I want to say a bit THANK YOU to everyone on the forum who has given me advice with this project - my first proper medieval crossbow. It's hardly an original work more an act of plagiarism as I've borrowed ideas from everyone I could find! The main inspiration was Todd's Working Man's Medieval (thanks Todd).
The only option I have for shooting is with the NFAS and true medieval bows don't really fit their rules: the bow must have a bolt clip, a working safety and a full trigger guard. You can see how I've dealt with that in the pics.
Prod is a standard fiberglass 150lbs, with 3.25" brace and 9" power stroke. I think that's a bit shorter than these bows are built for but the weight goes off my 100lbs limit bow scale about 3" short of the nut so it can't be far short of the full weight.
Tiller is a piece of american oak finished with Danish oil and wax (needs a bit more work), with a but plate of ipe, a thin layer of lemon wood and some black fibreboard spacers left over from a knife making project. The tickler, trigger guard and stirrup are mild steel given a bit of blue by heating them on the gas stove in the kitchen.
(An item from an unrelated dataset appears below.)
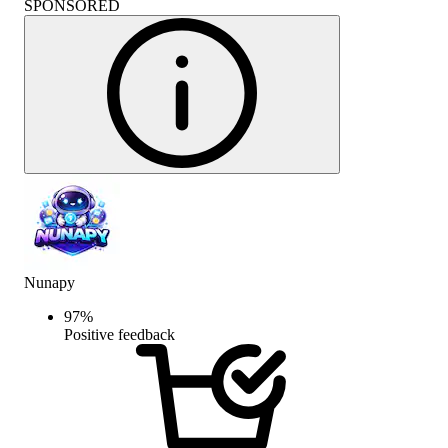
SPONSORED
Nunapy
97
%
Positive feedback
I had a real tussle bending and shaping them cold without a proper bench or vice. I quite like the tickler guard - it means you can't bump the tiller by accident when spanning. The nut is delrin with an M8 bolt sear inserted.
The safety is a wedge of ipe which goes between the tiller and tickler. Copied this from from a video on youtube of a German guy who runs a medieval crossbow gallery at historic fayres and uses one of these as an idiot proof safety for the public. The wedge isn't a very pretty solution but it is effective and can easily be removed when not required.
Its taken me about 4 months to do this (a lot of looking round for materials, learning to use new tools and thinking time was needed.
Only had a limited test in the garage so far but looking good.